> Extracted page text data
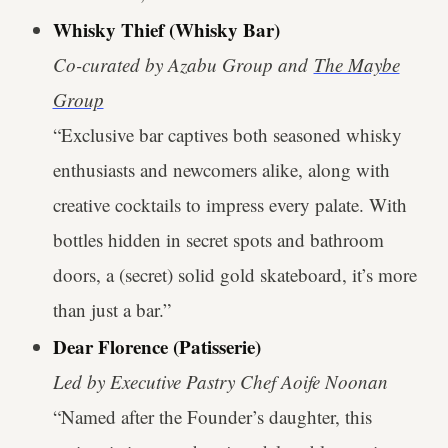
Whisky Thief (Whisky Bar)
Co-curated by Azabu Group and
The Maybe
Group
“Exclusive bar captives both seasoned whisky
enthusiasts and newcomers alike, along with
creative cocktails to impress every palate. With
bottles hidden in secret spots and bathroom
doors, a (secret) solid gold skateboard, it’s more
than just a bar.”
Dear Florence (Patisserie)
Led by Executive Pastry Chef Aoife Noonan
“Named after the Founder’s daughter, this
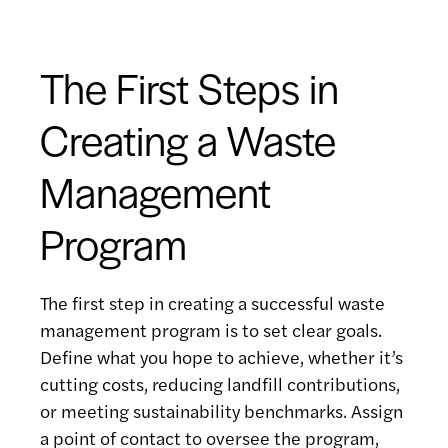
The First Steps in
Creating a Waste
Management
Program
The first step in creating a successful waste
management program is to set clear goals.
Define what you hope to achieve, whether it’s
cutting costs, reducing landfill contributions,
or meeting sustainability benchmarks. Assign
a point of contact to oversee the program,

> Exercise brief
Are you able to set down all the lines above exactly, without any pictures?

> Task answer
Whisky Thief (Whisky Bar)
Co-curated by Azabu Group and
The Maybe
Group
“Exclusive bar captives both seasoned whisky
enthusiasts and newcomers alike, along with
creative cocktails to impress every palate. With
bottles hidden in secret spots and bathroom
doors, a (secret) solid gold skateboard, it’s more
than just a bar.”
Dear Florence (Patisserie)
Led by Executive Pastry Chef Aoife Noonan
“Named after the Founder’s daughter, this
The First Steps in
Creating a Waste
Management
Program
The first step in creating a successful waste
management program is to set clear goals.
Define what you hope to achieve, whether it’s
cutting costs, reducing landfill contributions,
or meeting sustainability benchmarks. Assign
a point of contact to oversee the program,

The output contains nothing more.